Document layout analysis data:
-- Opening Marker --
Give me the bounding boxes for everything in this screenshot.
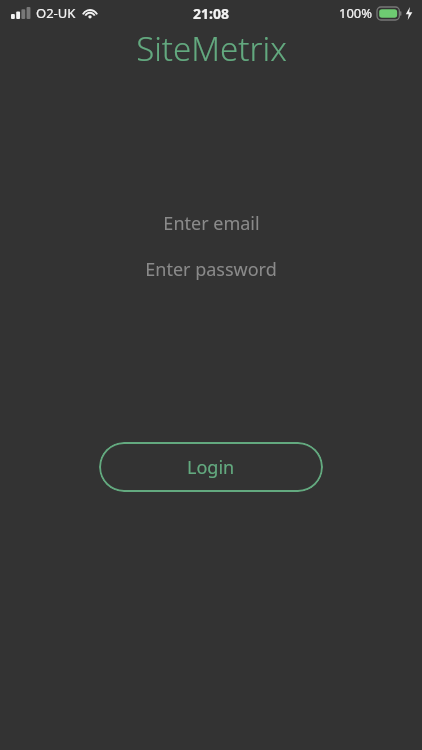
staticText: SiteMetrix: [136, 26, 287, 71]
button[interactable]: Enter email: [0, 207, 422, 239]
staticText: Enter password: [145, 257, 277, 282]
staticText: Login: [187, 455, 235, 480]
staticText: 100%: [339, 4, 373, 22]
staticText: Enter email: [163, 211, 260, 236]
button[interactable]: Login: [99, 442, 323, 492]
staticText: 21:08: [193, 4, 229, 23]
staticText: O2-UK: [36, 4, 76, 22]
button[interactable]: Enter password: [0, 253, 422, 285]
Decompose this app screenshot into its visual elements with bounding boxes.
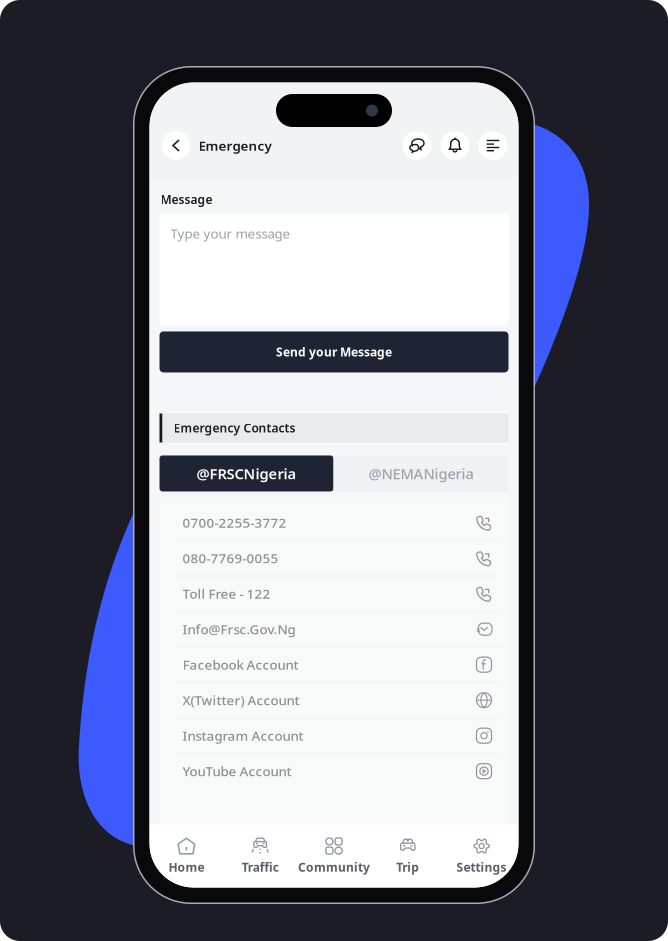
button[interactable]: Send your Message xyxy=(150,331,518,372)
staticText: Emergency xyxy=(198,137,272,154)
staticText: Facebook Account xyxy=(182,656,298,674)
staticText: Info@Frsc.Gov.Ng xyxy=(182,620,296,638)
staticText: Traffic xyxy=(242,859,279,875)
button[interactable]: Trip xyxy=(371,824,445,888)
button[interactable]: Settings xyxy=(445,824,518,888)
staticText: @FRSCNigeria xyxy=(196,464,296,483)
staticText: Type your message xyxy=(170,224,290,242)
button[interactable]: Traffic xyxy=(223,824,297,888)
button[interactable]: Back xyxy=(162,131,190,160)
staticText: Community xyxy=(298,859,370,875)
staticText: 0700-2255-3772 xyxy=(182,514,286,532)
button[interactable]: 080-7769-0055 xyxy=(160,541,508,576)
button[interactable]: Toll Free - 122 xyxy=(160,576,508,612)
button[interactable]: @FRSCNigeria xyxy=(160,455,334,491)
button[interactable]: X(Twitter) Account xyxy=(160,683,508,718)
button[interactable]: Instagram Account xyxy=(160,718,508,754)
staticText: Settings xyxy=(457,859,507,875)
staticText: Trip xyxy=(396,859,419,875)
staticText: Message xyxy=(160,192,212,207)
button[interactable]: 0700-2255-3772 xyxy=(160,505,508,541)
button[interactable]: Facebook Account xyxy=(160,647,508,683)
staticText: @NEMANigeria xyxy=(368,464,474,483)
button[interactable]: Menu xyxy=(478,131,508,160)
button[interactable]: Info@Frsc.Gov.Ng xyxy=(160,612,508,647)
staticText: Home xyxy=(168,859,204,875)
button[interactable]: YouTube Account xyxy=(160,754,508,789)
staticText: X(Twitter) Account xyxy=(182,691,300,709)
button[interactable]: Notifications xyxy=(440,131,470,160)
button[interactable]: Home xyxy=(150,824,223,888)
button[interactable]: @NEMANigeria xyxy=(334,455,508,491)
staticText: 080-7769-0055 xyxy=(182,549,278,567)
staticText: YouTube Account xyxy=(182,762,292,780)
button[interactable]: Community xyxy=(297,824,371,888)
staticText: Instagram Account xyxy=(182,727,304,744)
staticText: Toll Free - 122 xyxy=(182,585,270,602)
button[interactable]: Messages xyxy=(402,131,432,160)
staticText: Send your Message xyxy=(276,344,392,360)
staticText: Emergency Contacts xyxy=(174,420,296,436)
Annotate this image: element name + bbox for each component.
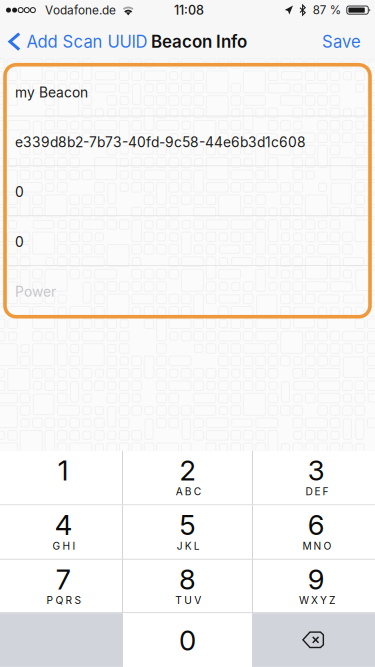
-- Closing Marker --
▸ Exercise instructions: Where a line of the entries contains "password", report that line.

▸ Result:
staticText: Enter password: [145, 257, 277, 282]
button[interactable]: Enter password: [0, 253, 422, 285]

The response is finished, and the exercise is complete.